話は戻る。市川さんとの全く同じ体験に感激した私は、早速市川さんにお便りした。その控えが残っているので、これを載せることで細かい内容の説明に代えよう。



―――(前略)先日の朝日新聞にて、市川様の「里ごころ」についての記事を拝読させて頂き、まことに感慨深いものがありました。と申しますのは、私にも、この歌に関し全く同じ経験があったからです。昭和60年に福岡に勤務致しておりました頃、地元のラジオ局KBCラジオの「なつメロとあなた」との番組に出る機会を得ました折、市川様と同様に題名も判らないままにこの歌を所望し、めでたく巡り会えたという次第なのです。
 時期的には市川様の場合とはかなりの開きがありますし、私が巡り会えたのはまだ40歳代の後半でしたからこれまたかなりの開きがありますが、私の場合と全く同じ曲について、同じような心境、同じような経過等々にお触れになった記事を読ませて頂き、奇遇と申しましょうか、何かの御縁と申しましょうか、まことに感慨深いものを感じ、失礼を省みずお便り申し上げた次第です。
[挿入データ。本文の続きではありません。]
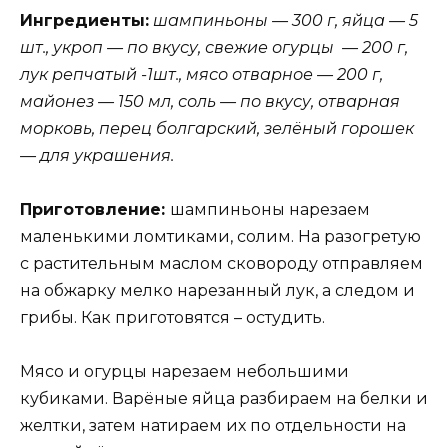
Ингредиенты:
шампиньоны — 300 г, яйца — 5
шт., укроп — по вкусу, свежие огурцы — 200 г,
лук репчатый -1шт., мясо отварное — 200 г,
майонез — 150 мл, соль — по вкусу, отварная
морковь, перец болгарский, зелёный горошек
— для украшения.
Приготовление:
шампиньоны нарезаем
маленькими ломтиками, солим. На разогретую
с растительным маслом сковороду отправляем
на обжарку мелко нарезанный лук, а следом и
грибы. Как приготовятся – остудить.
Мясо и огурцы нарезаем небольшими
кубиками. Варёные яйца разбираем на белки и
желтки, затем натираем их по отдельности на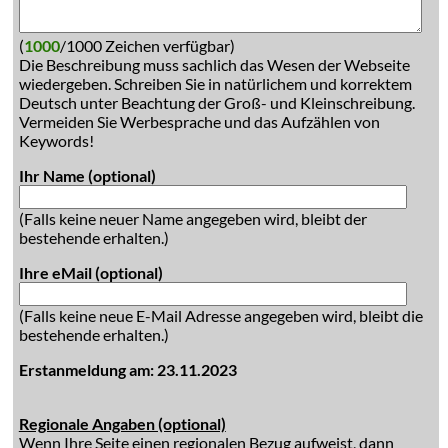
(
1000
/1000 Zeichen verfügbar)
Die Beschreibung muss sachlich das Wesen der Webseite
wiedergeben. Schreiben Sie in natürlichem und korrektem
Deutsch unter Beachtung der Groß- und Kleinschreibung.
Vermeiden Sie Werbesprache und das Aufzählen von
Keywords!
Ihr Name (optional)
(Falls keine neuer Name angegeben wird, bleibt der
bestehende erhalten.)
Ihre eMail (optional)
(Falls keine neue E-Mail Adresse angegeben wird, bleibt die
bestehende erhalten.)
Erstanmeldung am: 23.11.2023
Regionale Angaben (optional)
Wenn Ihre Seite einen regionalen Bezug aufweist, dann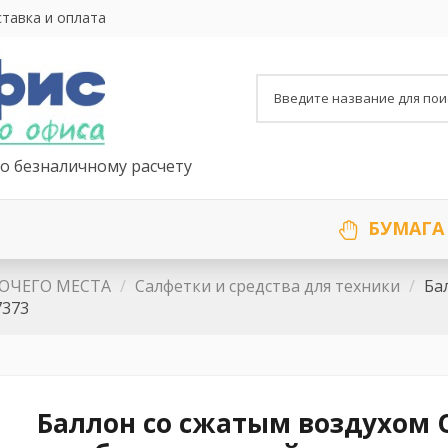
тавка и оплата
о безналичному расчету
БУМАГА
ОЧЕГО МЕСТА
Салфетки и средства для техники
Ба
7373
Баллон со сжатым воздухом O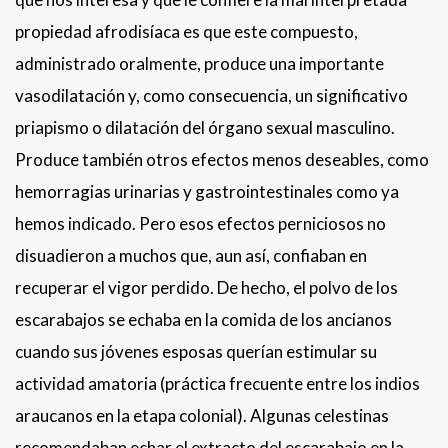
propiedad afrodisíaca es que este compuesto,
administrado oralmente, produce una importante
vasodilatación y, como consecuencia, un significativo
priapismo o dilatación del órgano sexual masculino.
Produce también otros efectos menos deseables, como
hemorragias urinarias y gastrointestinales como ya
hemos indicado. Pero esos efectos perniciosos no
disuadieron a muchos que, aun así, confiaban en
recuperar el vigor perdido. De hecho, el polvo de los
escarabajos se echaba en la comida de los ancianos
cuando sus jóvenes esposas querían estimular su
actividad amatoria (práctica frecuente entre los indios
araucanos en la etapa colonial). Algunas celestinas
recomendaban echar el extracto del escarabajo en la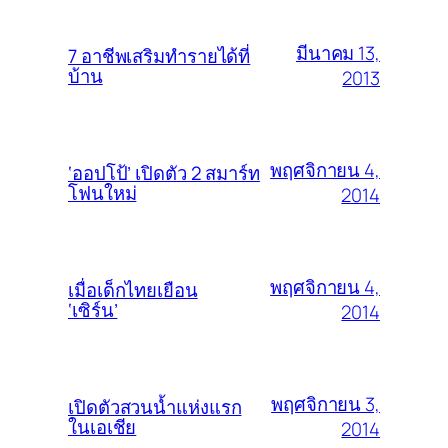
มีนาคม 13,
7 อาชีพเสริมทำรายได้ที่
บ้าน
2013
พฤศจิกายน 4,
‘ออปโป้’ เปิดตัว 2 สมาร์ท
โฟนใหม่
2014
พฤศจิกายน 4,
เมื่อเด็กไทยเยือน
‘เซิร์น’
2014
พฤศจิกายน 3,
เปิดตัวสวนน้ำแห่งแรก
ในเอเชีย
2014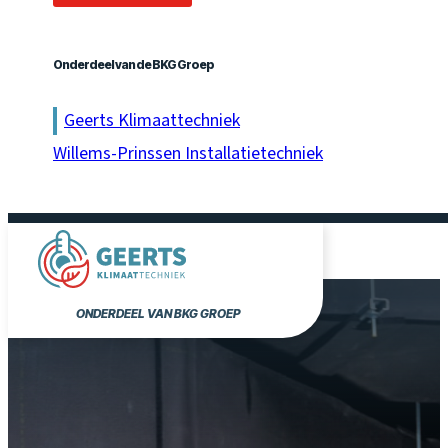
Onderdeel van de BKG Groep
Geerts Klimaattechniek
Willems-Prinssen Installatietechniek
ONDERDEEL VAN BKG GROEP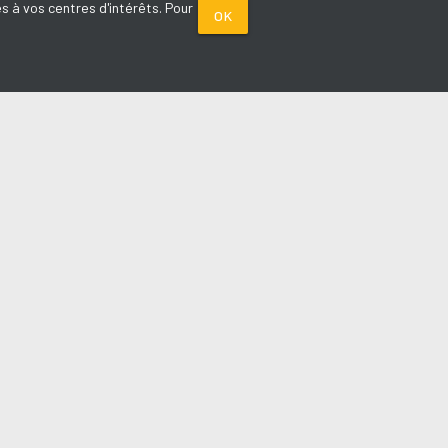
s à vos centres d'intérêts. Pour
OK
PARTENAIRES
Plage FM radio
Noox : l'agence E-commerce
La Porte de Service.com
Voiture sans permis médoc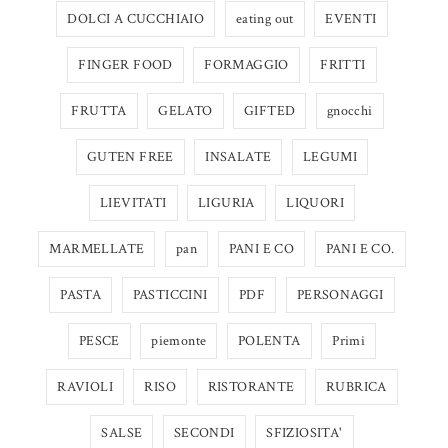
DOLCI A CUCCHIAIO
eating out
EVENTI
FINGER FOOD
FORMAGGIO
FRITTI
FRUTTA
GELATO
GIFTED
gnocchi
GUTEN FREE
INSALATE
LEGUMI
LIEVITATI
LIGURIA
LIQUORI
MARMELLATE
pan
PANI E CO
PANI E CO.
PASTA
PASTICCINI
PDF
PERSONAGGI
PESCE
piemonte
POLENTA
Primi
RAVIOLI
RISO
RISTORANTE
RUBRICA
SALSE
SECONDI
SFIZIOSITA'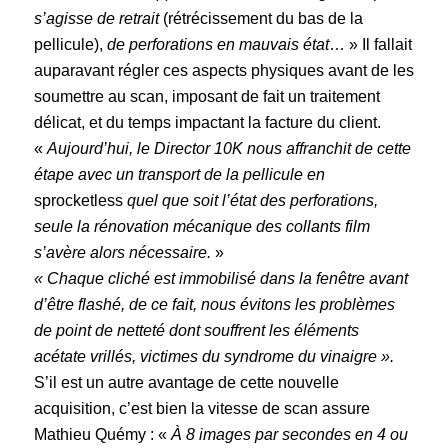
s’agisse de retrait
(rétrécissement du bas de la
pellicule),
de perforations en mauvais état
… » Il fallait
auparavant régler ces aspects physiques avant de les
soumettre au scan, imposant de fait un traitement
délicat, et du temps impactant la facture du client.
«
Aujourd’hui, le Director 10K nous affranchit de cette
étape avec un transport de la pellicule en
sprocketless
quel que soit l’état des perforations,
seule la rénovation mécanique des collants film
s’avère alors nécessaire.
»
« Chaque cliché est immobilisé dans la fenêtre avant
d’être flashé, de ce fait, nous évitons les problèmes
de point de netteté dont souffrent les éléments
acétate vrillés, victimes du syndrome du vinaigre ».
S’il est un autre avantage de cette nouvelle
acquisition, c’est bien la vitesse de scan assure
Mathieu Quémy : «
À 8 images par secondes en 4 ou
その際の録音テープがありましたので、関連部分のみダビングしてお送りさせて頂きます。後半の方で、ダークダックスが歌っております「里ごころ」も出て参りますし、あるいは市川様が御存じない話も入っているかも知れませんので、お時間がおありの節にでもお聞き頂ければ幸甚に存じます。
 この歌についての私の心境などはテープの中に入っておりますので、このお便りでは省略させて頂きますが、放送全体の概略だけをコメント致しておきますと、全部で5日間放送致しました中で、私がこの歌のことに触れたのが2日目、その後聴取者の方からお電話があったようで、翌3日目の冒頭で「里ごころ」の御紹介がありました。ついでに楽屋裏のお話を致しておきますと、実は私の出番は1度にまとめての録音でしたので、「里ごころ」の御紹介の後の私の反応は全く放送されておりません。更についでのお話を致しておきますと、お教示賜った方の御住所をラジオ局に教えて頂き、御礼状をお出しするとともに、しばらくの間は年賀状の交換などもさせて頂いておりました。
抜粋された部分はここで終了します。